***** Data to examine

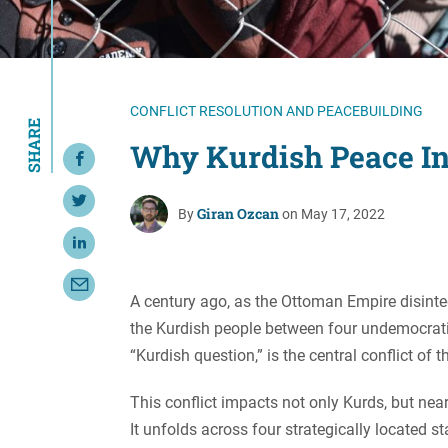
Resource Center
European Politics
Government
Security and Defense
First Person
Society and Culture
Gender Equality
CONFLICT RESOLUTION AND PEACEBUILDING
SHARE
U.S. Politics
Government
Why Kurdish Peace In
Share on Facebook
Women's Liberation
and Leadership
Share on Twitter
Giran Ozcan
By
on May 17, 2022
Share on LinkedIn
Share with Email
A century ago, as the Ottoman Empire disinte
the Kurdish people between four undemocratic 
“Kurdish question,” is the central conflict of 
This conflict impacts not only Kurds, but nea
It unfolds across four strategically located s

**********

▶ _The task_: Print out the whole of the material word for word, without pictures.

▶ _Solution for this problem_:
Resource Center
European Politics
Government
Security and Defense
First Person
Society and Culture
Gender Equality
CONFLICT RESOLUTION AND PEACEBUILDING
SHARE
U.S. Politics
Government
Why Kurdish Peace In
Share on Facebook
Women's Liberation
and Leadership
Share on Twitter
Giran Ozcan
By
on May 17, 2022
Share on LinkedIn
Share with Email
A century ago, as the Ottoman Empire disinte
the Kurdish people between four undemocratic 
“Kurdish question,” is the central conflict of 
This conflict impacts not only Kurds, but nea
It unfolds across four strategically located s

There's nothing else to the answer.